I am very concerned that the criteria for awarding the Medal of Honor, which has been historically based on eyewitness accounts, has now been replaced by modern forensic science…I firmly believe that eyewitness accounts of the event should take precedent through the entire chain of command review process because heroic actions in combat cannot always be explained by science alone.

Hunter has also said: “The decision contradicts the eyewitness accounts of those Marines that were fighting alongside Sergeant Peralta and witnessed his heroic actions…These accounts should take precedence.”

President Bush singled out Sgt. Peralta for throwing his body on a grenade to save his comrades in Iraq.
And how about Sgt. Peralta’s mother, Rosa, and his family?
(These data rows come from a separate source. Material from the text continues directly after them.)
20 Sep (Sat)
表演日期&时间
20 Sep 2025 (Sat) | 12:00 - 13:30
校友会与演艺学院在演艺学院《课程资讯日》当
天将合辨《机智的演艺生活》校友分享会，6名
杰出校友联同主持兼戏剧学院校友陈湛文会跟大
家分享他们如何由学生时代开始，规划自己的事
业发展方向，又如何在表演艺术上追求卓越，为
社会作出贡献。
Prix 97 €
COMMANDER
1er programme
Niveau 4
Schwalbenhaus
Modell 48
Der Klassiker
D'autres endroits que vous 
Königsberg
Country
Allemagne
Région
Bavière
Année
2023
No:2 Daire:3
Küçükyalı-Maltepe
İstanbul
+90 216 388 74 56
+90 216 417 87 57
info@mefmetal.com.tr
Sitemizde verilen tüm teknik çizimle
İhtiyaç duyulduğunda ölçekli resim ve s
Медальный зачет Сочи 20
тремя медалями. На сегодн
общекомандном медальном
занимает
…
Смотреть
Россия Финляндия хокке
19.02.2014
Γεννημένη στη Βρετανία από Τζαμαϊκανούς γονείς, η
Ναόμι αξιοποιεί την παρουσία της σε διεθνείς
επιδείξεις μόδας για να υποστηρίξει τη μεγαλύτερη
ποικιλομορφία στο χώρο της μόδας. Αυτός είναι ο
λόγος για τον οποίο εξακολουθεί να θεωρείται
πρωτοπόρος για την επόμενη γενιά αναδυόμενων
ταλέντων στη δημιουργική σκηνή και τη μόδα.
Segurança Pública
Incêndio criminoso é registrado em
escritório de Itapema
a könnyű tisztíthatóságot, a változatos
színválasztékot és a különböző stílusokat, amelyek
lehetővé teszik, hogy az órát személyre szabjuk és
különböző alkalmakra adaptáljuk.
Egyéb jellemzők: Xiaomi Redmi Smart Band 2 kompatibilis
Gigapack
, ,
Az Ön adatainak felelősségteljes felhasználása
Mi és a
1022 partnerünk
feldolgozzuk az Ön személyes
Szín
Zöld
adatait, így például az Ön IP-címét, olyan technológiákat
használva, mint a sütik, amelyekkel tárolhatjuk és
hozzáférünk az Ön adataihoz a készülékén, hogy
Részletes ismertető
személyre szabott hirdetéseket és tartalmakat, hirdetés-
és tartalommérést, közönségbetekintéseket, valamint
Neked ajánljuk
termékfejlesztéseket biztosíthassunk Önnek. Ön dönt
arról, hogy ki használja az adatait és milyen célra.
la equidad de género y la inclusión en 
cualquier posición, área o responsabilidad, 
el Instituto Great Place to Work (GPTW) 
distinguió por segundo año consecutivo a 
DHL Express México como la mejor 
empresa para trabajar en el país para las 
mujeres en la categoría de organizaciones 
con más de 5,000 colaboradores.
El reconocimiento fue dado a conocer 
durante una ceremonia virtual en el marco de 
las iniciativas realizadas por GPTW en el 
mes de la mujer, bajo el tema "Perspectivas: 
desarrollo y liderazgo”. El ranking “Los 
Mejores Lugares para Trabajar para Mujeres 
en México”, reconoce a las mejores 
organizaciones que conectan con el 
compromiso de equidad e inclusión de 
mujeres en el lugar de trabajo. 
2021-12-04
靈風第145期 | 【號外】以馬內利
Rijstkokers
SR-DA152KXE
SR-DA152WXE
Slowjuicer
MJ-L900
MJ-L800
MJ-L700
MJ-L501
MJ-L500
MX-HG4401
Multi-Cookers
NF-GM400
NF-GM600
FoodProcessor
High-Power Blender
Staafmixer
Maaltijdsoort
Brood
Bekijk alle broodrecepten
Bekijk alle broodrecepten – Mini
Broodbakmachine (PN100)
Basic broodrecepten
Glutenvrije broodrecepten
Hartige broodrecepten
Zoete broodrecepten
In the bottom of their hearts, Rosa and other family members feel it is right…The family believes the Marines that were with Sergeant Peralta. The government trusted those Marines to fight for this country in Fallujah, and it should believe them now.

But, strangely enough—almost incredibly—the most powerful support and justification for awarding the medal of Honor to Peralta and the most powerful rebuttal to and contradiction of the Gates Panel contention that the wounded Peralta could not have made a “deliberate decision” to reach for the grenade, comes from the citation accompanying the award of the Navy Cross to Sgt. Peralta. (Peralta was presented the Navy Cross instead of the Medal of Honor).

The citation reads, in part:

Sergeant Peralta was shot and fell mortally wounded. After the initial exchange of gunfire, the insurgents broke contact, throwing a fragmentation grenade as they fled the building. The grenade came to rest near Sergeant Peralta’s head. Without hesitation and with complete disregard for his own personal safety, Sergeant Peralta reached out and pulled the grenade to his body, absorbing the brunt of the blast and shielding fellow Marines only feet away. Sergeant Peralta succumbed to his wounds. By his undaunted courage, intrepid fighting spirit, and unwavering devotion to duty, Sergeant Peralta reflected great credit upon himself and upheld the highest traditions of the Marine Corps and the United States Naval Service.

No, I don’t believe that the American people are trying to politicize this hallowed process. Neither do I think that public opinion should enter into that process. However, I strongly believe that the public has the right, the obligation, to express an opinion when it believes that something is not right, is not just. After all, decision makers, members of panels—no matter how prestigious or exclusive—and even the Secretary of Defense and the President of the United States are human beings, and human being sometimes do make mistakes.

An article in the Honolulu Advertiser this past weekend has the encouraging headline “Marine could still get medal.”